Message Passing Interface (MPI)

MPI is a framework for providing parallel implementations to programs. It uses a distributed memory parallel processing model, hence the “message passing.” MPI is one of the most standard ways of performing distributed memory parallel processing, and as such, comes standard in all DoD supercomputers. When MPI is implemented in a program, each of the $N$ processors runs through the same exact code. The only difference is that each processor is given a unique ID. This allows the program to explicitly divide the computational domain amongst the different processors.
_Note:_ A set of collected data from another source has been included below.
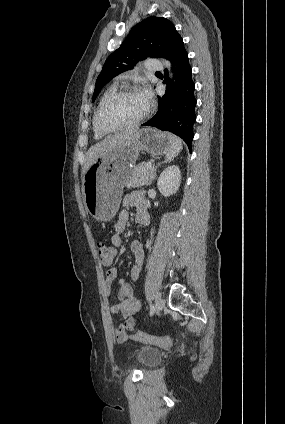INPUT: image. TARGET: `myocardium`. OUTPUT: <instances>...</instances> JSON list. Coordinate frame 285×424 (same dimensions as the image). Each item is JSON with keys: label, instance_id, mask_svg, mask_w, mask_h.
I'll list each match as a JSON object with an SVG mask.
<instances>
[{"label": "myocardium", "instance_id": "obj_1", "mask_svg": "<svg viewBox=\"0 0 285 424\" xmlns=\"http://www.w3.org/2000/svg\"><path fill=\"white\" fill-rule=\"evenodd\" d=\"M136 93H139L136 88L128 87V88H123V89L117 90L116 92L111 94L109 97H107L104 100V102L100 105V107L98 108L96 115H95V125L98 128V130L101 131V132H104V133H110V132H114V131H121V130L129 129V128L135 127V126L139 125L140 123H142L148 117V115L150 113L149 108H147L146 112L143 115H141L139 118H137L136 120H134L132 122L110 126V125L103 124L102 121H101L102 113L108 105H110L112 102H114L115 100H117V99H119L123 96L130 95V94H136Z\"/></svg>", "mask_w": 285, "mask_h": 424}]
</instances>
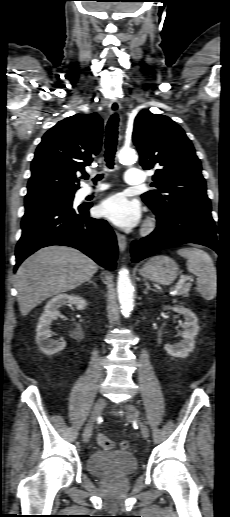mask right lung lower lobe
<instances>
[{"label":"right lung lower lobe","instance_id":"obj_1","mask_svg":"<svg viewBox=\"0 0 230 517\" xmlns=\"http://www.w3.org/2000/svg\"><path fill=\"white\" fill-rule=\"evenodd\" d=\"M89 208L73 209L57 204L25 206L15 270L32 253L50 245L77 248L104 268L114 270L118 254L116 236L105 220L89 217Z\"/></svg>","mask_w":230,"mask_h":517}]
</instances>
I’ll stop there, because after that, I start getting into the actual details of my research. Anyway, the whole experience was fun and rewarding. One thing I really enjoyed was the actual programs I was working on. In order to benchmark the different frameworks, I had to have some test program, and for that I used an FDTD wave guide simulation. The only relevance of the program to my project was the fact that it involved a grid of “cells.” Despite that, it was fun coding the programs. You can see the result of one wave guide simulation after 709 steps (200.0 ms):

Wave Guide Simulation After 709 Iterations

Wave Guide Simulation After 709 Iterations

At the end of the NRL Internship, I had to create a Presentation to give to a group of students working in similar fields.

The next day, at the closing ceremony, they gave awards to the top two presentations in each group of students. I ended up getting 1st place in my group!
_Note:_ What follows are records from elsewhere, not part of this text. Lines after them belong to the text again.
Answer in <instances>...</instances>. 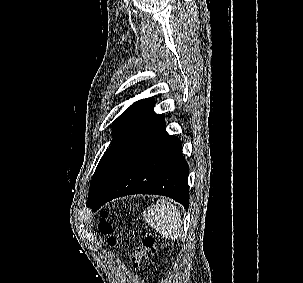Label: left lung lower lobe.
Listing matches in <instances>:
<instances>
[{
    "label": "left lung lower lobe",
    "instance_id": "obj_1",
    "mask_svg": "<svg viewBox=\"0 0 303 283\" xmlns=\"http://www.w3.org/2000/svg\"><path fill=\"white\" fill-rule=\"evenodd\" d=\"M181 149L180 140L166 132L164 117L152 105L87 205L97 210L114 198L141 193L168 196L187 209L189 167Z\"/></svg>",
    "mask_w": 303,
    "mask_h": 283
}]
</instances>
Overall, the whole experience was a lot of fun (even though it did occupy most of my summer). In fact, the mentors/post-docs were really nice. They took me bowling pretty much every week! I started off getting a score of around 55 per game (that’s really bad), but ended up getting near 100-120 (still bad, but not as bad).

Next year, I’ll be allowed to participate in a similar program, but with more flexible hours. That should be fun.